Поэтому над простым страхом и трагическим сопереживанием поднимается чувство примирения, которое трагедия вызывает своей картиной вечной справедливости, пробивающейся в своем абсолютном господстве сквозь относительную оправданность односторонних целей и страстей. Ибо справедливость не может потерпеть, чтобы конфликт и противоречие нравственных сил, единых по своему понятию, победоносно утверждались в истинной действительности и постоянно в ней пребывали.
Но если вследствие такого принципа трагическое покоится по преимуществу на созерцании подобного конфликта и его разрешении, то единственно драматическая поэзия в соответствии со всем способом своего изображения может сделать трагическое во всем его целостном объеме и протекании принципом художественного произведения и придать ему законченный облик.
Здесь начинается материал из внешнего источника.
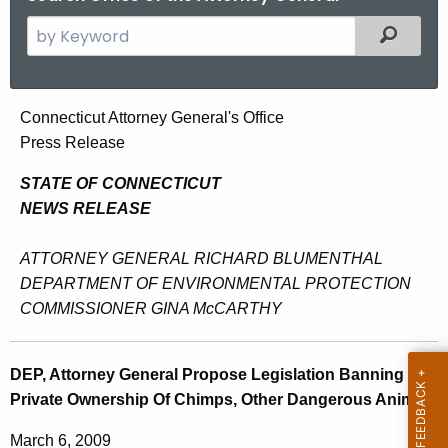
S
Filtered
e
a
r
D
Connecticut Attorney General's Office
c
Press Release
E
h
t
P
STATE OF CONNECTICUT
h
NEWS RELEASE
,
e
A
c
ATTORNEY GENERAL RICHARD BLUMENTHAL
u
t
DEPARTMENT OF ENVIRONMENTAL PROTECTION
r
COMMISSIONER GINA McCARTHY
t
r
o
e
DEP, Attorney General Propose Legislation Banning
n
r
Private Ownership Of Chimps, Other Dangerous Animals
t
n
A
March 6, 2009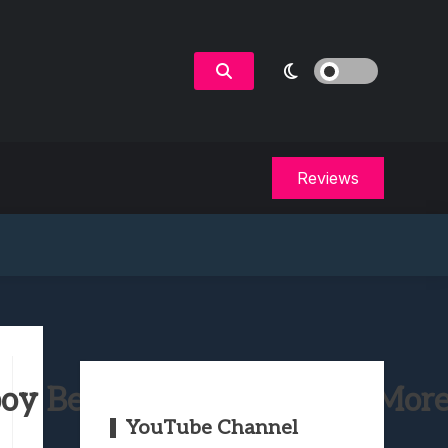
Reviews
oy Bebop, Locke & Key & Mor
YouTube Channel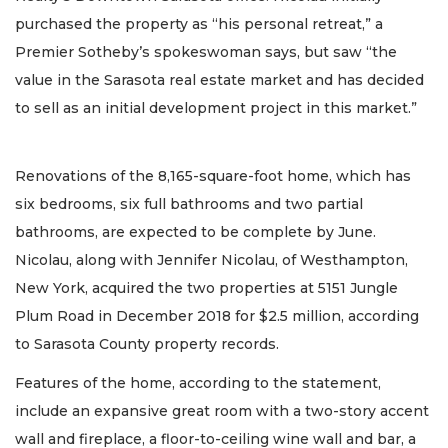
purchased the property as “his personal retreat,” a
Premier Sotheby’s spokeswoman says, but saw “the
value in the Sarasota real estate market and has decided
to sell as an initial development project in this market.”
Renovations of the 8,165-square-foot home, which has
six bedrooms, six full bathrooms and two partial
bathrooms, are expected to be complete by June.
Nicolau, along with Jennifer Nicolau, of Westhampton,
New York, acquired the two properties at 5151 Jungle
Plum Road in December 2018 for $2.5 million, according
to Sarasota County property records.
Features of the home, according to the statement,
include an expansive great room with a two-story accent
wall and fireplace, a floor-to-ceiling wine wall and bar, a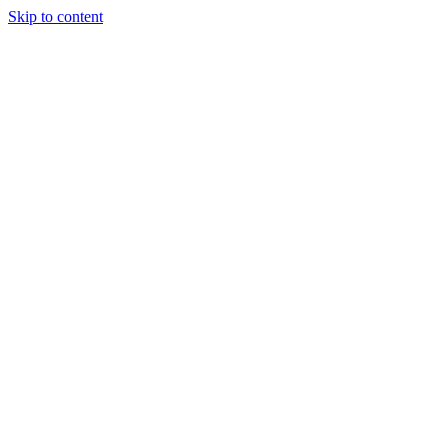
Skip to content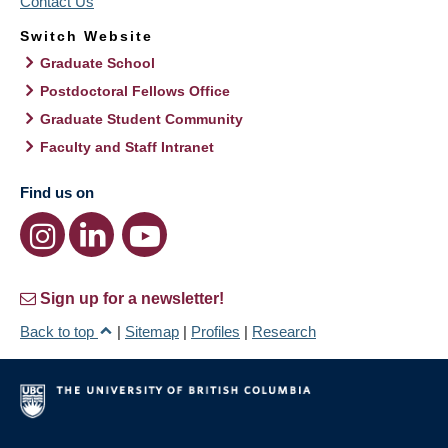
Contact Us
Switch Website
Graduate School
Postdoctoral Fellows Office
Graduate Student Community
Faculty and Staff Intranet
Find us on
Sign up for a newsletter!
Back to top
|
Sitemap
|
Profiles
|
Research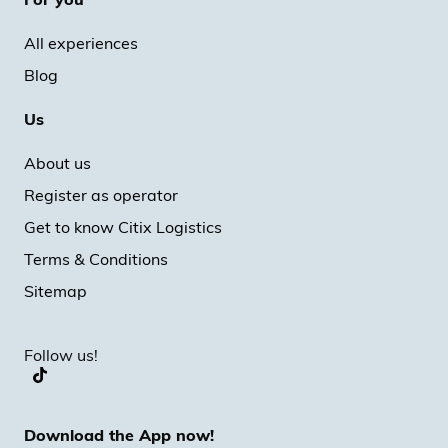
All experiences
Blog
Us
About us
Register as operator
Get to know Citix Logistics
Terms & Conditions
Sitemap
Follow us!
Download the App now!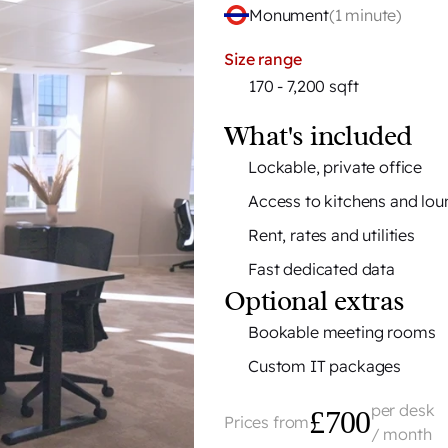
Monument
(
1 minute
)
Size range
170 - 7,200 sqft
What's included
Lockable, private office
Access to kitchens and lo
Rent, rates and utilities
Fast dedicated data
Optional extras
Bookable meeting rooms
Custom IT packages
per desk
£700
Prices from
/ month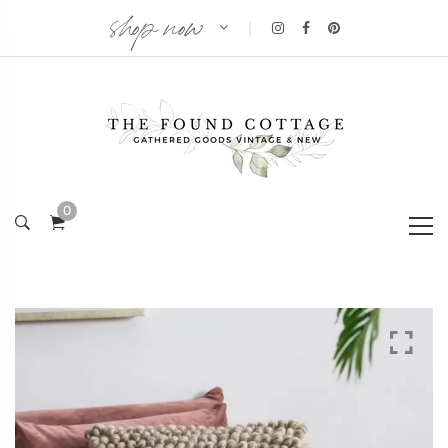
shop now
|
0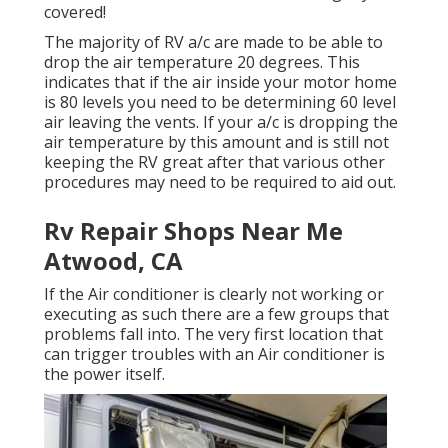
covered!
The majority of RV a/c are made to be able to
drop the air temperature 20 degrees. This
indicates that if the air inside your motor home
is 80 levels you need to be determining 60 level
air leaving the vents. If your a/c is dropping the
air temperature by this amount and is still not
keeping the RV great after that various other
procedures may need to be required to aid out.
Rv Repair Shops Near Me
Atwood, CA
If the Air conditioner is clearly not working or
executing as such there are a few groups that
problems fall into. The very first location that
can trigger troubles with an Air conditioner is
the power itself.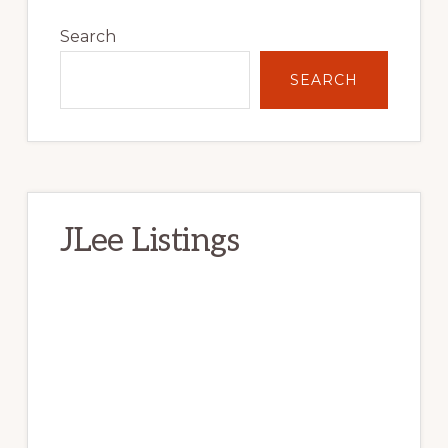
Primary
Sidebar
Search
SEARCH
JLee Listings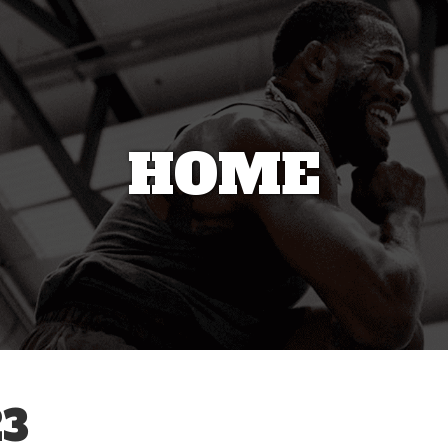
HOME
3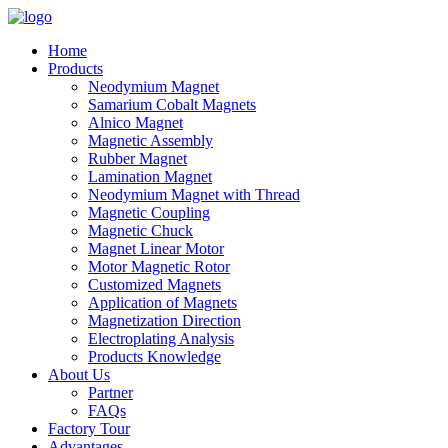
Home
Products
Neodymium Magnet
Samarium Cobalt Magnets
Alnico Magnet
Magnetic Assembly
Rubber Magnet
Lamination Magnet
Neodymium Magnet with Thread
Magnetic Coupling
Magnetic Chuck
Magnet Linear Motor
Motor Magnetic Rotor
Customized Magnets
Application of Magnets
Magnetization Direction
Electroplating Analysis
Products Knowledge
About Us
Partner
FAQs
Factory Tour
Advantages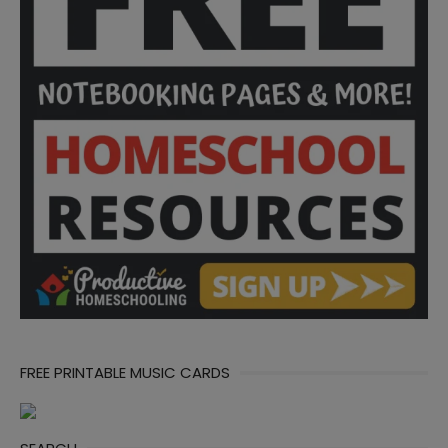
FREE PRINTABLE MUSIC CARDS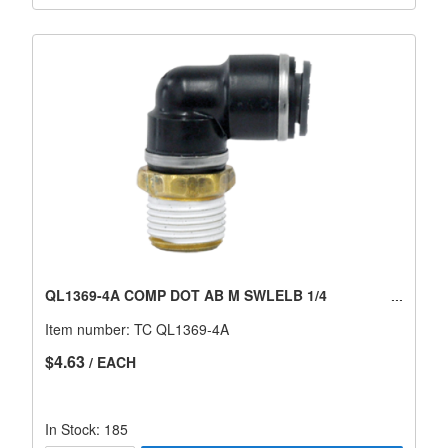
QL1369-4A COMP DOT AB M SWLELB 1/4
Item number:
TC QL1369-4A
$4.63
/ EACH
In Stock: 185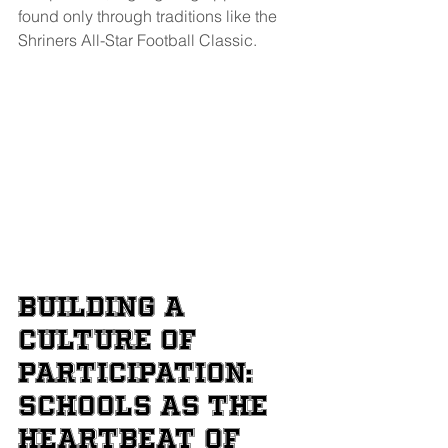
found only through traditions like the 
Shriners All-Star Football Classic.
Building a 
Culture of 
Participation: 
Schools as the 
Heartbeat of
Именно по этой причине только теперь я воспользовался случаем, чтобы говорить о трагическом способе созерцания, хотя он — правда, в меньшей степени — распространяет свое действие и на другие искусства.
β. Если, таким образом, в трагедии через примирение выходит победительницей вечная субстанциальность, которая в борющейся индивидуальности устраняет только ее ложную односторонность, положительное же содержание ее устремлений представляет как нечто подлежащее сохранению в его утвердительном опосредствовании, уже не расколотом более, то в комедии, наоборот, верх остается за субъективностью в ее бесконечной самоуверенности. Ибо только эти два основных момента действия могут противостоять друг другу при разделении драматической поэзии на различные виды. В трагедии индивиды разрушают себя вследствие односторонности их устойчивого желания и характера, или же, отказываясь от своих целей, они вынуждены воспринять то, чему они сами противопоставляют себя субстанциальным образом. В комедии в смехе индивидов, растворяющих все в себе и через себя, мы созерцаем победу их субъективности, остающейся, несмотря ни на что, устойчивой внутри себя.
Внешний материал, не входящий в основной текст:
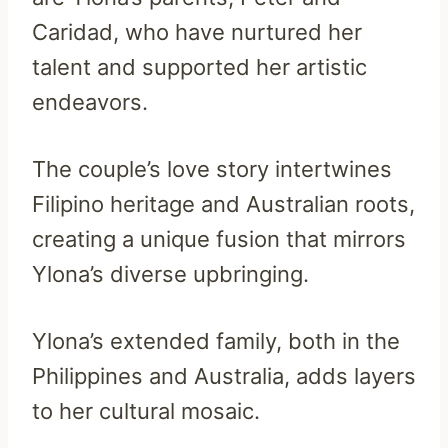
Caridad, who have nurtured her
talent and supported her artistic
endeavors.
The couple’s love story intertwines
Filipino heritage and Australian roots,
creating a unique fusion that mirrors
Ylona’s diverse upbringing.
Ylona’s extended family, both in the
Philippines and Australia, adds layers
to her cultural mosaic.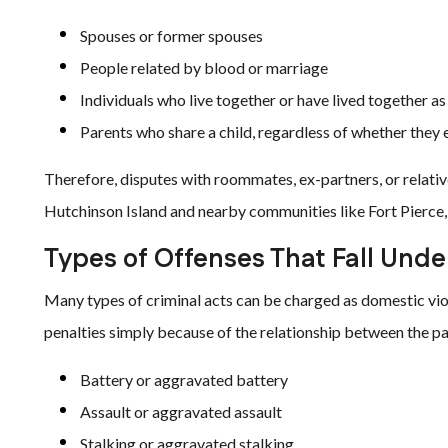
Spouses or former spouses
People related by blood or marriage
Individuals who live together or have lived together as
Parents who share a child, regardless of whether they 
Therefore, disputes with roommates, ex-partners, or relative
Hutchinson Island and nearby communities like Fort Pierce, P
Types of Offenses That Fall Und
Many types of criminal acts can be charged as domestic vi
penalties simply because of the relationship between the p
Battery or aggravated battery
Assault or aggravated assault
Stalking or aggravated stalking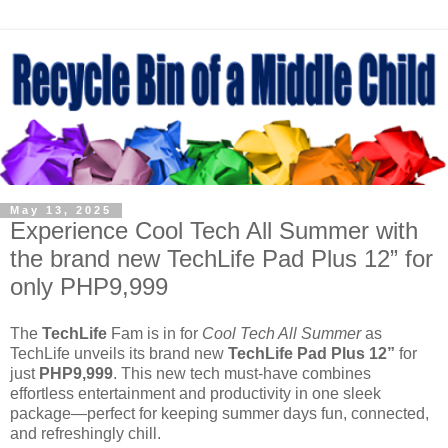
May 13, 2025
Experience Cool Tech All Summer with
the brand new TechLife Pad Plus 12” for
only PHP9,999
The
TechLife
Fam is in for
Cool Tech All Summer
as
TechLife unveils its brand new
TechLife Pad Plus 12”
for
just
PHP9,999
. This new tech must-have combines
effortless entertainment and productivity in one sleek
package—perfect for keeping summer days fun, connected,
and refreshingly chill.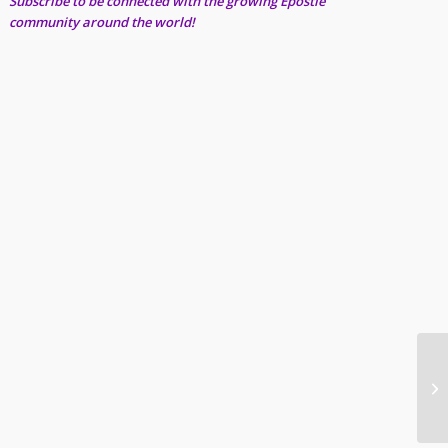
Subscribe to be connected with the growing Epostle
community around the world!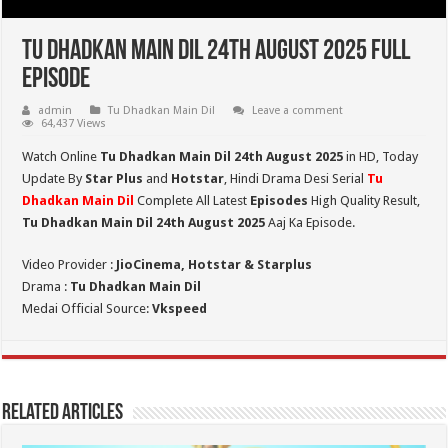
Tu Dhadkan Main Dil 24th August 2025 Full
Episode
admin
Tu Dhadkan Main Dil
Leave a comment
64,437 Views
Watch Online
Tu Dhadkan Main Dil 24th August 2025
in HD,
Today
Update By
Star Plus
and
Hotstar
, Hindi Drama Desi Serial
Tu
Dhadkan Main Dil
Complete All Latest
Episodes
High Quality Result,
Tu Dhadkan Main Dil 24th August 2025
Aaj Ka Episode.
Video Provider :
JioCinema, Hotstar & Starplus
Drama :
Tu Dhadkan Main Dil
Medai Official Source:
Vkspeed
Related Articles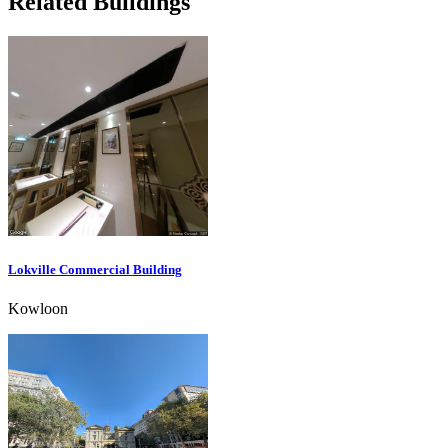
Related Buildings
Lokville Commercial Building
Kowloon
αα. Поэтому всеобщая почва комедии — это мир, где человек как субъект сделал себя полным хозяином всего того, что значимо для него в качестве существенного содержания его знания и свершения: мир, цели которого разрушают поэтому сами себя своей несущественностью. Чем, например, можно помочь демократическому народу с его своекорыстными гражданами — легкомысленными, надутыми, сварливыми, лишенными веры и здравого рассуждения, болтливыми, суетными, хвастливыми? Такому народу ничем нельзя помочь: он гибнет от собственной глупости. Однако далеко не всякое действие, лишенное субстанции, комично уже из-за своего ничтожества. Здесь часто путают смешное и собственно комическое. Смешон может быть всякий контраст существенного и его явления, цели и средств, противоречие, благодаря которому явление снимает себя в самом себе, а цель в своей реализации упускает себя. К комическому же мы должны предъявить еще одно, более глубокое требование. Пороки людей, например, не комичны. Сатира, резкими красками живописующая противоречие действительного мира тому, чем должен был бы быть добродетельный человек, дает нам весьма сухое доказательство этого положения. Глупости, нелепости, заблуждения сами по себе тоже далеко не комичны, как бы ни смеялись мы над ними.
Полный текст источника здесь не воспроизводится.